Further east, at Oracabessa in St Mary, things are also improving, as a 72-hectare sanctuary has been demarcated with active wardens. Jonathan Gosse of the Oracabessa Foundation and Fishermen’s Co-op says, “The Jamaican Government should be praised for setting up this protected area. Seeing a fully grown snapper five years ago was like seeing a mermaid, but now they’re definitely getting bigger.”
The adjacent GoldenEye hotel, owned by music mogul Chris Blackwell, has
been a major catalyst. Former sous chef Clarence Smith targeted lionfish as part of a seafood-based menu where possible. “The consensus among our spear gunners is there are definitely fewer [lionfish] around,” Clarence says. “They’re more nocturnal and feeding much deeper, at up to 152m.”
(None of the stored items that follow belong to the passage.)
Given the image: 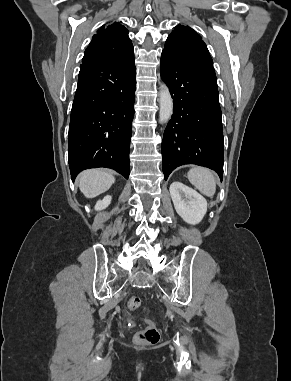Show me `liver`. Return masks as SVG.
<instances>
[{
    "label": "liver",
    "mask_w": 291,
    "mask_h": 381,
    "mask_svg": "<svg viewBox=\"0 0 291 381\" xmlns=\"http://www.w3.org/2000/svg\"><path fill=\"white\" fill-rule=\"evenodd\" d=\"M114 181L111 173L101 169L86 170L78 176L80 191L86 198H94L106 192Z\"/></svg>",
    "instance_id": "1"
}]
</instances>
Other high profile hotels and restaurants help by also featuring lionfish, while national icons, including singer Grace Jones and reggae superstars Bunny Wailer and Sizzla, have happily bought into the movement – giving their time freely to land-based projects, such as beach cleans and media promotion.
Making a difference
Jamaica is at the cutting edge of coral replenishment projects via artificial modules, growing staghorn and other species on fishing lines and metal frames then ‘replanting’ up to 2,000 pieces when growth is evident up to nine months later. Sections of concrete blocks, replicating the nooks and crannies of healthy reefs, have also been successfully laid to stimulate shellfish habitat development.
In the lush parish of Portland, the Alligator Head Marine Laboratory and Foundation benefited from the philanthropy of Francesca von Habsburg, a key contributor to the core programme, in a bid to energise progress towards a workable sustainable future for livelihoods through conservation. Fish health, water quality, coral replenishment and community engagement are all implicit in this, with locals encouraged to avoid reef fishing generally and concentrate more on offshore ‘running’ fish, such as tuna and marlin.
Former Marine protected-area manager Fabian Kyne says: “We’re trying to repeat the biggest success story in communityled conservation at Mexico’s Cabo Pulmo National Park. Lionfish have definitely diminished inshore, but we’re still unsure whether larger populations have migrated to deeper waters and we simply don’t have the resources island-wide for regular surveys. Our preservation area here is delineated at 3km² and is fully demarcated with buoys.”
Jamaica’s Montego Bay has captivated divers for decades, and two special fisheries conservation areas are now designated as part of the original Marine Park established in 1992. Former outreach officer Joshua Bailey is rightly proud of their impact in reducing lionfish density by 60 per cent through wardens’ strict enforcement, educational courses for fishermen, and weekly culling exercises. “We probably reached 25,000 children, too, over three years, and three local restaurants now feature [lionfish] on a permanent
basis.” Joshua says.
Changing times
Further afield, in the rural far south west of St Elizabeth, The Treasure Beach Foundation, and innovative Jakes Hotel are a driving force for community tourism and environmental good practice. The fish sanctuary at Galleon Beach to the north, near Crawford town, is unique in having a buffer zone and almost 100 per cent compliance. In the past five years, fish stocks have increased dramatically to 27 species after lionfish targeting and reef restoration; mangroves and seagrass have been restored, Critically Endangered manatees have returned and ospreys have arrived, too. A transformation that shows just what can be achieved, and a template the rest of the Caribbean would do well to follow in the continuing battle against the unwelcome, striped invader.